• Activity: Word for word, write out all the entries below, omitting every picture.

--- Dataset excerpts ---

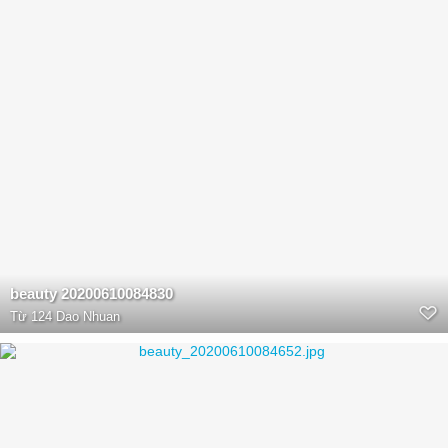
beauty 20200610084830
Từ
124 Dao Nhuan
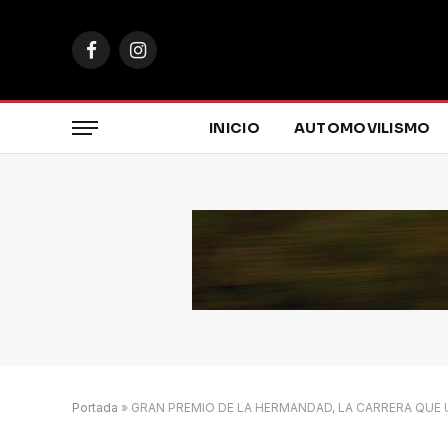
Facebook
Instagram
INICIO
AUTOMOVILISMO
Portada
»
GRAN PREMIO DE LA HERMANDAD, LA CARRERA QUE 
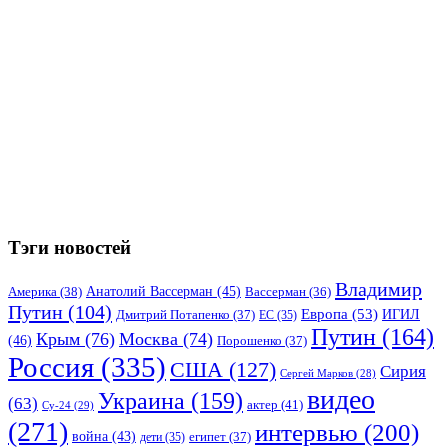
Тэги новостей
Владимир
Анатолий Вассерман
(45)
Америка
(38)
Вассерман
(36)
Путин
(104)
Европа
(53)
ИГИЛ
Дмитрий Потапенко
(37)
ЕС
(35)
Путин
(164)
Крым
(76)
Москва
(74)
(46)
Порошенко
(37)
Россия
(335)
США
(127)
Сирия
Сергей Марков
(28)
видео
Украина
(159)
(63)
актер
(41)
Су-24
(29)
(271)
интервью
(200)
война
(43)
дети
(35)
египет
(37)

---

• Written response:
beauty 20200610084830
Từ
124 Dao Nhuan
Facebook
Instagram
INICIO
AUTOMOVILISMO
Portada
»
GRAN PREMIO DE LA HERMANDAD, LA CARRERA QUE 
Тэги новостей
Владимир
Анатолий Вассерман
(45)
Америка
(38)
Вассерман
(36)
Путин
(104)
Европа
(53)
ИГИЛ
Дмитрий Потапенко
(37)
ЕС
(35)
Путин
(164)
Крым
(76)
Москва
(74)
(46)
Порошенко
(37)
Россия
(335)
США
(127)
Сирия
Сергей Марков
(28)
видео
Украина
(159)
(63)
актер
(41)
Су-24
(29)
(271)
интервью
(200)
война
(43)
дети
(35)
египет
(37)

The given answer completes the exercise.